The energy flow from the density ϕ_j, which defines its spatial locus x_j, to ϕ_k, which in turn defines x_k, is identified as the flow of time [14]. Thus the notion of time presupposes the notion of space [47]. The motion down along the spatial gradient is irreversible when emitted quanta escape forever and reversible when quanta are reabsorbed. Emission will change the coordinate of the source relative to the sink, and absorption will change the coordinate of sink relative to the source (or vice versa). Conversely, when the system is stationary, so are its surroundings. It is familiar from unitary transformations that the steady phase velocity d_tφ = ω does not suffice to distinguish the systemic motions from the surrounding motions.

4. The Preon Action

Evolution from one stationary-state symmetry to another implies that actions are quantized because the stationary states’ conserved currents are on closed orbits, and all bound curves are modular. The divisible circular group means a periodic orbit, and a rational winding number is equivalent to a mode-locked motion. Physically speaking, the state is stable when the corresponding action is modular, i.e., quantized over the closed least-action path. The curve with zeros (nodes) is familiar from the Bohr’s model of an atom where angular momentum L = px = 2Kτ = nħ equals the elementary action ħ in n multiples. The kinetic energy 2K within the period τ is distributed on the closed orbit in modules enumerated by the principal quantum number n. Thus a step of evolution from one stationary state to another is mathematically speaking a step in the modulus of the cyclic group. When the sum of points on the ring changes, also its divisor will change. This is explicit in Equation 5 and implicit in Equation 6 where the dissipation-driven evolutionary step of N_j will in fact cause the action to step in momentum p and in length x = vt from one closed orbit to another. The constant of action ħ, as the absolutely least action, can be considered as a physical entity (Figure 3). The most elementary fermion is the energy density of the bound geodesic given by the geometric product L = px [48] which has a specific handedness, usually referred to as spin ±½.

Figure 3. (A) The basic element of space is the most elementary fermion, the neutrino. The confined circulation of energy exists in two chiral forms ν and ν^* corresponding to the opposite senses of circulation. The vertical bars denote the respective scalar potentials −U = 2K and U = −2K. (B) The basic element of time is the most elementary boson, the photon. The open flow of energy exists in two forms γ and γ^* of opposite polarizations that correspond to the opposite (color-coded) phases iQ and −iQ (the figures were drawn with Mathematica 7 that was appended with CurvesGraphics6 written by G. Gorni.)

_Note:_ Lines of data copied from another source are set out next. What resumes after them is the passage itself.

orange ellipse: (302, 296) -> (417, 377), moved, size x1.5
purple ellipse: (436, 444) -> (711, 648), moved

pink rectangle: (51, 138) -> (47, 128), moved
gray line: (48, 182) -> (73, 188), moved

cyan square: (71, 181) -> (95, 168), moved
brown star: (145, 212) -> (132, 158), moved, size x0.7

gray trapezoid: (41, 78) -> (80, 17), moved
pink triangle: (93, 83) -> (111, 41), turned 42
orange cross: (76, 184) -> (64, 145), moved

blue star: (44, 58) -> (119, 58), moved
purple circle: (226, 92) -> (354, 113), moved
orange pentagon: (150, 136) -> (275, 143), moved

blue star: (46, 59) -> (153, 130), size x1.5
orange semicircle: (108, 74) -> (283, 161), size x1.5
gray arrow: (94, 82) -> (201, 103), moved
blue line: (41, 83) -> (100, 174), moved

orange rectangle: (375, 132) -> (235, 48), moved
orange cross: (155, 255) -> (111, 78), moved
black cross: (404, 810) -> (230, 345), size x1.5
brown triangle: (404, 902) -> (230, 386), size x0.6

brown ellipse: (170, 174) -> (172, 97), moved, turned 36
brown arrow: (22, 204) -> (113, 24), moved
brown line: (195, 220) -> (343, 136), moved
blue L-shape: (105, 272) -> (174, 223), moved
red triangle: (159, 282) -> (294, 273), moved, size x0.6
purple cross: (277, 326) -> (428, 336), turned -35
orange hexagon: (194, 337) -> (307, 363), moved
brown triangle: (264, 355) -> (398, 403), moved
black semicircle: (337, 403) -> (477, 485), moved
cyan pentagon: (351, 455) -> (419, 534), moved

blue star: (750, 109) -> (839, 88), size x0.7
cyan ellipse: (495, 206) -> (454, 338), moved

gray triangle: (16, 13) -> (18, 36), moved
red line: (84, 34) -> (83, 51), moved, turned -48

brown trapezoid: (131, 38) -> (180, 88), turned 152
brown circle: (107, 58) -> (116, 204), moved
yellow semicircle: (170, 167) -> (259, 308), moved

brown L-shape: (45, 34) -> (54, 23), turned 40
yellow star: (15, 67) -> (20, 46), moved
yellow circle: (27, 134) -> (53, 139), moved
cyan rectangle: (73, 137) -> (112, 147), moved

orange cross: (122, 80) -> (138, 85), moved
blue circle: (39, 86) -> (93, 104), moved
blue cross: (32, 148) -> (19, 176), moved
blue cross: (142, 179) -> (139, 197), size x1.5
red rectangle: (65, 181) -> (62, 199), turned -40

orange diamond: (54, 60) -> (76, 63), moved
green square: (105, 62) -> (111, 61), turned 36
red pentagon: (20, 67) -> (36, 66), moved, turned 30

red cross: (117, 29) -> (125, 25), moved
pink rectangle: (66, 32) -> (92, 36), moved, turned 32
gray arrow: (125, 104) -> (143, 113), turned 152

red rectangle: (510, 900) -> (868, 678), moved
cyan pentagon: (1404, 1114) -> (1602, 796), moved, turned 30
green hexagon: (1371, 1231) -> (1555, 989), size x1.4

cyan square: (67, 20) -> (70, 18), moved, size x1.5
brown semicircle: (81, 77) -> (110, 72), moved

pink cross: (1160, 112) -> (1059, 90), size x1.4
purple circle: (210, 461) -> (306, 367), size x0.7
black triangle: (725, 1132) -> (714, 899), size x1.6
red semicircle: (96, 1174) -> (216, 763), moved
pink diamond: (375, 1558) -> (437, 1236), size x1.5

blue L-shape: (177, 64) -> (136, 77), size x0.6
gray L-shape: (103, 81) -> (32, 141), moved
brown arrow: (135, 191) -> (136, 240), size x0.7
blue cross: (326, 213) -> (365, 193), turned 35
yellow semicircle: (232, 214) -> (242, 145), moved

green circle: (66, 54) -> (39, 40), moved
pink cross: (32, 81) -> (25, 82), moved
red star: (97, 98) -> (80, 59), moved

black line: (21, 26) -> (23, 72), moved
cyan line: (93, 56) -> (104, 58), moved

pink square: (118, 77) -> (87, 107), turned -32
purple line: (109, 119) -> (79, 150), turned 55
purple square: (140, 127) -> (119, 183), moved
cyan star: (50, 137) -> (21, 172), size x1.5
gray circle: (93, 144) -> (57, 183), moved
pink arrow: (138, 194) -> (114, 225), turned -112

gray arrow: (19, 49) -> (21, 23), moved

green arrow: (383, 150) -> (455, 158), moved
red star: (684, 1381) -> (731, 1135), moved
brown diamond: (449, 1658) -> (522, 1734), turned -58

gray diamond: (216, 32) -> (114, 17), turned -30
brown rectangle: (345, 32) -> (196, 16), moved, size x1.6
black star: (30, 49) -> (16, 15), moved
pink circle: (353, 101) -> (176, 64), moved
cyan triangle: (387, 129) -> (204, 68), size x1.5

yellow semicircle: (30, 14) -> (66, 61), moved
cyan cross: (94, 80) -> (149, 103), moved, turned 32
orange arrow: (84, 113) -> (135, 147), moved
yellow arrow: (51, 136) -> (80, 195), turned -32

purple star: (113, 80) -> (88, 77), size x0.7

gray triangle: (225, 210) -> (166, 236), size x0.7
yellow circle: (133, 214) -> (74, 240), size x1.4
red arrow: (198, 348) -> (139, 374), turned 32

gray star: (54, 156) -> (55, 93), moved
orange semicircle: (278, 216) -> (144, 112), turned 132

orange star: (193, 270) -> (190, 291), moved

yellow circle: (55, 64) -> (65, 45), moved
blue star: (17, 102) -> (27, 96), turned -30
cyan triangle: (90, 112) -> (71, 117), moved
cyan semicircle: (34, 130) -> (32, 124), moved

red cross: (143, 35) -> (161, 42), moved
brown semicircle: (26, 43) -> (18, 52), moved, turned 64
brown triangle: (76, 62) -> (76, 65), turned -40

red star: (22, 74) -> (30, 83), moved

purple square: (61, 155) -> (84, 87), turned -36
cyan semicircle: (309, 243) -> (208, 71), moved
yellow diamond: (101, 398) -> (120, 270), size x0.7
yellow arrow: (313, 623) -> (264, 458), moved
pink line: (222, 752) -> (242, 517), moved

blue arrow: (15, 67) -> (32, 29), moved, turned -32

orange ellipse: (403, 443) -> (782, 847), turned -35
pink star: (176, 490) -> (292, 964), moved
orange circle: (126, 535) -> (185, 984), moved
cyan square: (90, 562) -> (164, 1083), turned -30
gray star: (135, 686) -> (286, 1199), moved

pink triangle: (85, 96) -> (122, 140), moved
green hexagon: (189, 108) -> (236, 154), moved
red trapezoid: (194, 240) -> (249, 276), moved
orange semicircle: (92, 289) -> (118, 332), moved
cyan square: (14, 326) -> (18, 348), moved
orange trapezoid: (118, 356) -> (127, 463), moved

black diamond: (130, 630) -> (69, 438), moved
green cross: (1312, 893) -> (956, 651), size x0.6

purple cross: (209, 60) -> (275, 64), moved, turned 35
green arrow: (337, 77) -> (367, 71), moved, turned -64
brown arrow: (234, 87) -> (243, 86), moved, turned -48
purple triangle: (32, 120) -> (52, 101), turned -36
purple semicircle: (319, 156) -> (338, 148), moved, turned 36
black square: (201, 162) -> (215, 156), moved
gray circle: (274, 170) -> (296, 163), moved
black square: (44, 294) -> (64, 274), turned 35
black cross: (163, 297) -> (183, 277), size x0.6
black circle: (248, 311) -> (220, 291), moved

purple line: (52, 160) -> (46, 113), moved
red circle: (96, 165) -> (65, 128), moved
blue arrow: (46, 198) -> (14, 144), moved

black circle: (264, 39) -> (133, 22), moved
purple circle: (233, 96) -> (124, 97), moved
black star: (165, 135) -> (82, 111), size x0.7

Figure 3. (A) The basic element of space is the most elementary fermion, the neutrino. The confined circulation of energy exists in two chiral forms ν and ν^* corresponding to the opposite senses of circulation. The vertical bars denote the respective scalar potentials −U = 2K and U = −2K. (B) The basic element of time is the most elementary boson, the photon. The open flow of energy exists in two forms γ and γ^* of opposite polarizations that correspond to the opposite (color-coded) phases iQ and −iQ (the figures were drawn with Mathematica 7 that was appended with CurvesGraphics6 written by G. Gorni.)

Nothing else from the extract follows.